A fourth “biased” passage cited by Ms. Healy, about global warming, reads as follows:
“But other organizations, such as the Nongovernmental International Panel on Climate Change (NIPCC), have produced reports arguing that greenhouse gases have not caused the earth to warm…” (p. 559)
This passage follows a discussion of the origins of the environmental movement in the 1960’, the founding and success of the EPA, a definition of global warming, and the positions of various scientific groups that global warming is caused by humans. The passage cited as “biased” is a description of a scientific group that disputes this assertion. The book goes on to describe how both environmental activists and conservative groups “base their arguments on ideology as much as on facts.”

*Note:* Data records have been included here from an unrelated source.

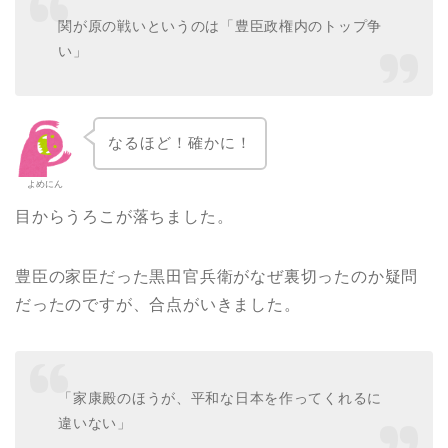
関が原の戦いというのは「
豊臣政権
内のトップ争
い」
なるほど！確かに！
よめにん
目からうろこが落ちました。
豊臣の家臣だった黒田官兵衛がなぜ裏切ったのか疑問
だったのですが、合点がいきました。
「家康殿のほうが、平和な日本を作ってくれるに
違いない」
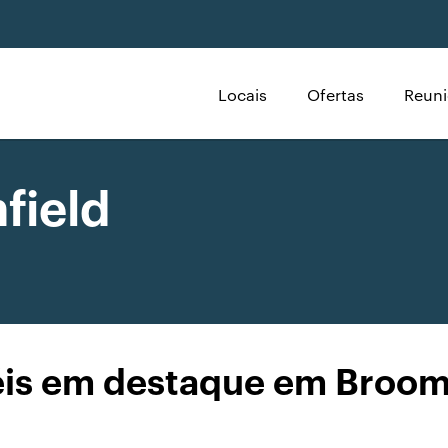
Locais
Ofertas
Reuni
field
is em destaque em Broom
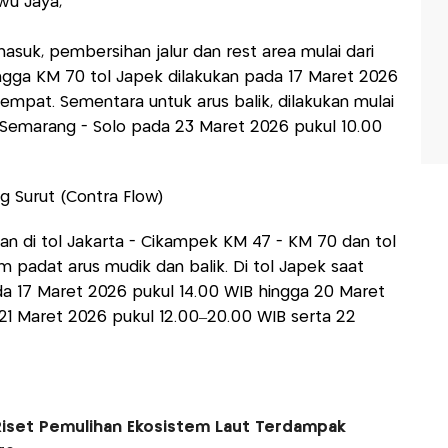
wu Jaya,
asuk, pembersihan jalur dan rest area mulai dari
ingga KM 70 tol Japek dilakukan pada 17 Maret 2026
empat. Sementara untuk arus balik, dilakukan mulai
 Semarang - Solo pada 23 Maret 2026 pukul 10.00
g Surut (Contra Flow)
an di tol Jakarta - Cikampek KM 47 - KM 70 dan tol
 padat arus mudik dan balik. Di tol Japek saat
da 17 Maret 2026 pukul 14.00 WIB hingga 20 Maret
21 Maret 2026 pukul 12.00–20.00 WIB serta 22
Riset Pemulihan Ekosistem Laut Terdampak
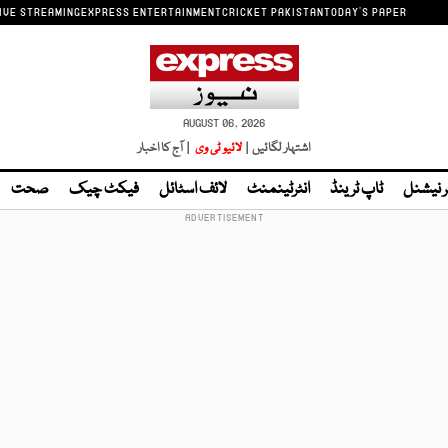
IVE STREAMING
EXPRESS ENTERTAINMENT
CRICKET PAKISTAN
TODAY'S PAPER
AUGUST 06, 2026
اشتہار لگائیں |
لائیو ٹی وی
| آج کا اخبار
ر نیشنل
ٹاپ ٹرینڈ
انٹرٹینمنٹ
لائف اسٹائل
فیکٹ چیک
صحت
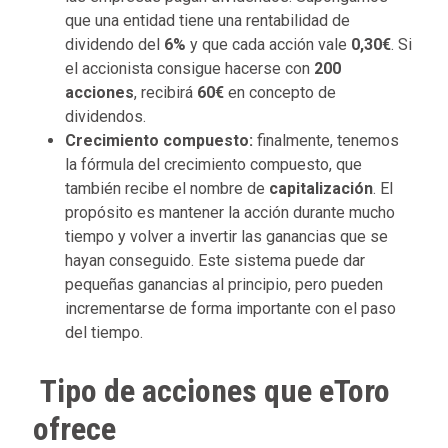
que una entidad tiene una rentabilidad de
dividendo del
6%
y que cada acción vale
0,30€
. Si
el accionista consigue hacerse con
200
acciones
, recibirá
60€
en concepto de
dividendos.
Crecimiento compuesto:
finalmente, tenemos
la fórmula del crecimiento compuesto, que
también recibe el nombre de
capitalización
. El
propósito es mantener la acción durante mucho
tiempo y volver a invertir las ganancias que se
hayan conseguido. Este sistema puede dar
pequeñas ganancias al principio, pero pueden
incrementarse de forma importante con el paso
del tiempo.
Tipo de acciones que eToro
ofrece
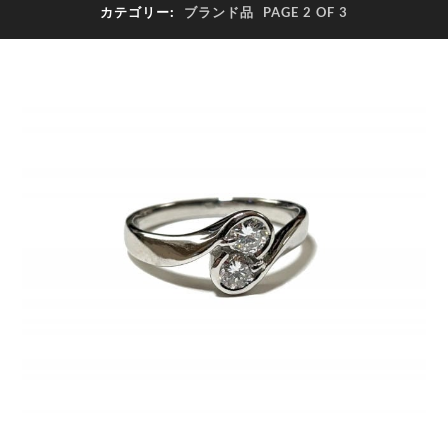
カテゴリー:
ブランド品
PAGE 2 OF 3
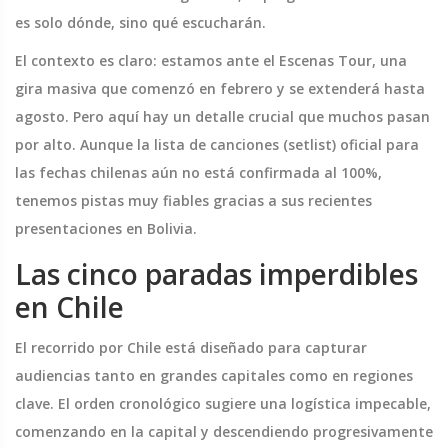
es solo dónde, sino qué escucharán.
El contexto es claro: estamos ante el
Escenas Tour
, una
gira masiva que comenzó en febrero y se extenderá hasta
agosto. Pero aquí hay un detalle crucial que muchos pasan
por alto. Aunque la lista de canciones (setlist) oficial para
las fechas chilenas aún no está confirmada al 100%,
tenemos pistas muy fiables gracias a sus recientes
presentaciones en Bolivia.
Las cinco paradas imperdibles
en Chile
El recorrido por Chile está diseñado para capturar
audiencias tanto en grandes capitales como en regiones
clave. El orden cronológico sugiere una logística impecable,
comenzando en la capital y descendiendo progresivamente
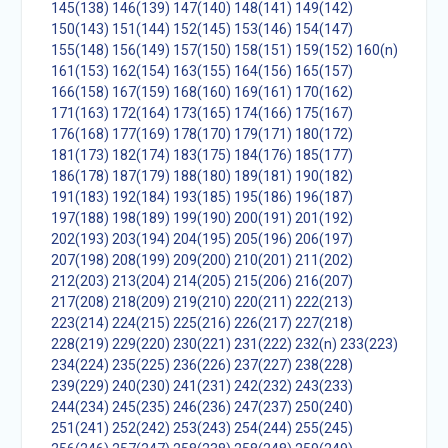
145(138)
146(139)
147(140)
148(141)
149(142)
150(143)
151(144)
152(145)
153(146)
154(147)
155(148)
156(149)
157(150)
158(151)
159(152)
160(n)
161(153)
162(154)
163(155)
164(156)
165(157)
166(158)
167(159)
168(160)
169(161)
170(162)
171(163)
172(164)
173(165)
174(166)
175(167)
176(168)
177(169)
178(170)
179(171)
180(172)
181(173)
182(174)
183(175)
184(176)
185(177)
186(178)
187(179)
188(180)
189(181)
190(182)
191(183)
192(184)
193(185)
195(186)
196(187)
197(188)
198(189)
199(190)
200(191)
201(192)
202(193)
203(194)
204(195)
205(196)
206(197)
207(198)
208(199)
209(200)
210(201)
211(202)
212(203)
213(204)
214(205)
215(206)
216(207)
217(208)
218(209)
219(210)
220(211)
222(213)
223(214)
224(215)
225(216)
226(217)
227(218)
228(219)
229(220)
230(221)
231(222)
232(n)
233(223)
234(224)
235(225)
236(226)
237(227)
238(228)
239(229)
240(230)
241(231)
242(232)
243(233)
244(234)
245(235)
246(236)
247(237)
250(240)
251(241)
252(242)
253(243)
254(244)
255(245)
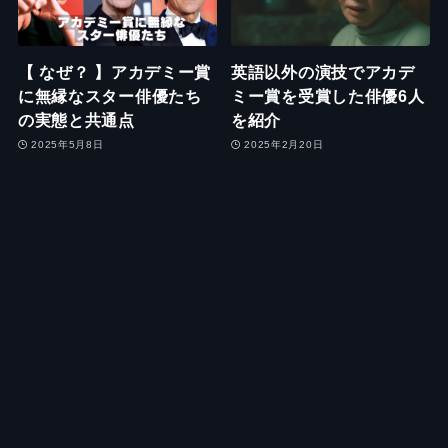
【 なぜ？ 】アカデミー賞
英語以外の演技でアカデ
に無縁なスター俳優たち
ミー賞を受賞した俳優6人
の実態と共通点
を紹介
2025年5月8日
2025年2月20日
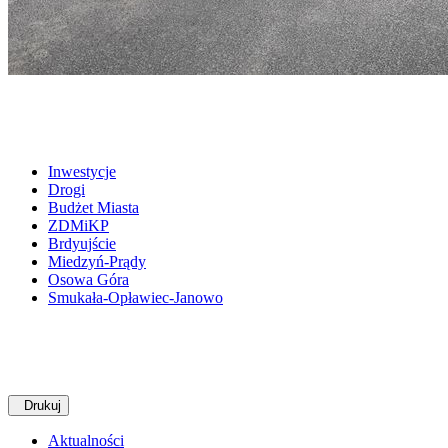
Inwestycje
Drogi
Budżet Miasta
ZDMiKP
Brdyujście
Miedzyń-Prądy
Osowa Góra
Smukała-Opławiec-Janowo
Drukuj
Aktualności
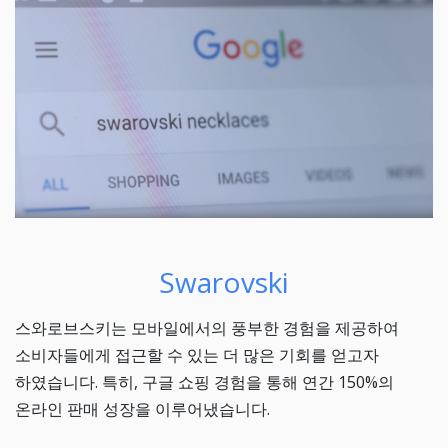
Swarovski
스와로브스키는 모바일에서의 풍부한 경험을 제공하여
소비자들에게 접근할 수 있는 더 많은 기회를 얻고자
하였습니다. 특히, 구글 쇼핑 경험을 통해 연간 150%의
온라인 판매 성장을 이루어냈습니다.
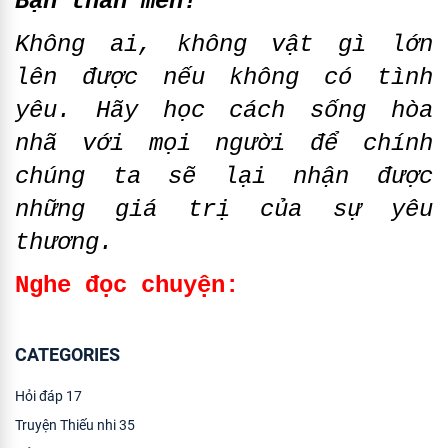
Bạn thân mến!
Không ai, không vật gì lớn
lên được nếu không có tình
yêu. Hãy học cách sống hòa
nhã với mọi người để chính
chúng ta sẽ lại nhận được
những giá trị của sự yêu
thương.
Nghe đọc chuyện:
CATEGORIES
Hỏi đáp
17
Truyện Thiếu nhi
35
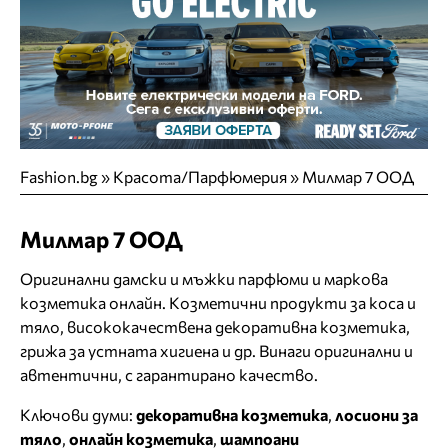
Fashion.bg
»
Красота/Парфюмерия
»
Милмар 7 ООД
Милмар 7 ООД
Оригинални дамски и мъжки парфюми и маркова
козметика онлайн. Kозметични продукти за коса и
тяло, висококачествена декоративна козметика,
грижа за устната хигиена и др. Винаги оригинални и
автентични, с гарантирано качество.
Ключови думи:
декоративна козметика
,
лосиони за
тяло
,
онлайн козметика
,
шампоани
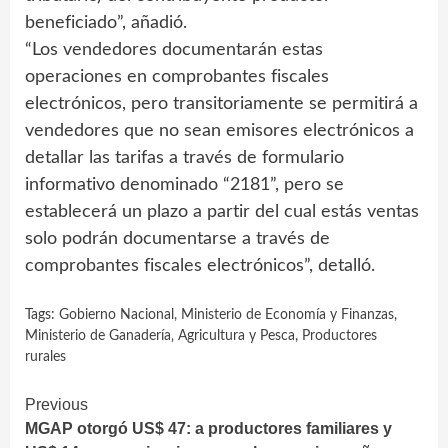
beneficiado”, añadió.
“Los vendedores documentarán estas
operaciones en comprobantes fiscales
electrónicos, pero transitoriamente se permitirá a
vendedores que no sean emisores electrónicos a
detallar las tarifas a través de formulario
informativo denominado “2181”, pero se
establecerá un plazo a partir del cual estás ventas
solo podrán documentarse a través de
comprobantes fiscales electrónicos”, detalló.
Tags:
Gobierno Nacional
,
Ministerio de Economía y Finanzas
,
Ministerio de Ganadería‚ Agricultura y Pesca
,
Productores
rurales
Continue
Previous
MGAP otorgó US$ 47: a productores familiares y
Reading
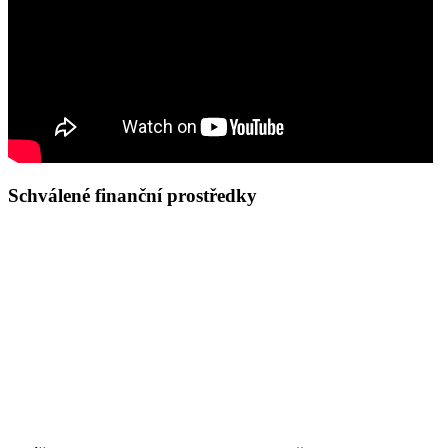
Schválené finanční prostředky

For each of these four “biased” passages cited by Ms. Healy, the book frames the issue, presents opposing arguments, and encourages the reader to consider the arguments and think for themselves. The liberal arguments presented in the book, however, have been omitted by Ms. Healy in an apparent attempt to mislead the readers of her petition into believing that only conservative viewpoints are presented in the book.
Ms. Healy’s petition states “It’s fine to read conservative viewpoints as long as they are being presented as such and taught alongside opposing viewpoints.” It seems to me that is exactly what the book is doing – presenting opposing viewpoints about issues, in a fair, reasonable and intelligent manner.
Why, then, would Ms. Healy wish to ban this book? The answer is found in this statement from the petition: “the students in this class shouldn’t have to parse out what’s accurate and what’s not through the biased and inaccurate sections. This book promotes conservative talking points along with purely discriminatory ideas. These should not be stated as fact to students, as this textbook does…”
In other words, Columbia High School should not expose its students to any conservative views because this will force the students to have to evaluate these views against the liberal views that are dominant in the South Orange-Maplewood school district.
Ms. Healy’s real concern seems to be that, if presented multiple points of view, some of the students might end up agreeing with some conservative positions. Ms. Healy’s petition to ban the book seems to be an attempt to stifle all discussion of alternate viewpoints other than her own, by simply refusing to acknowledge their existence. Ms. Healy may not realize it, as she is quite young, but such tactics were used by fascist and communist governments in Nazi Germany, Fascist Italy, Communist Russia and modern-day China to brainwash or intimidate the general populations to advance the governments’ racist, anti-freedom and anti-intellectual policies. These abhorrent tactics are now being recycled for use in modern-day America to intimidate, into silence, people holding any viewpoint that does not comply with progressive liberal orthodoxy.
I cannot think of a worse idea for Columbia High School than to shut down the discussion of diverse political ideas. If you ban this book, you will shield students from having their feelings hurt by having to listen to ideas that differ from local mainstream thought. You will also stunt your students’ ability objectively evaluate to opposing ideas, think for themselves, engage in reasoned evaluation and debate, and become informed, mature citizens prepared to participate in our democratic system.
In these politically polarized times, it is important that Columbia High School takes a strong stand supporting discussion of diverse viewpoints. South Orange-Maplewood is justifiably proud of our social diversity and inclusionary attitude toward all races, ethnicities and sexual orientations. It would be hypocritical, and shameful, for us to fail to support our communities’ political diversity with equal pride and enthusiasm.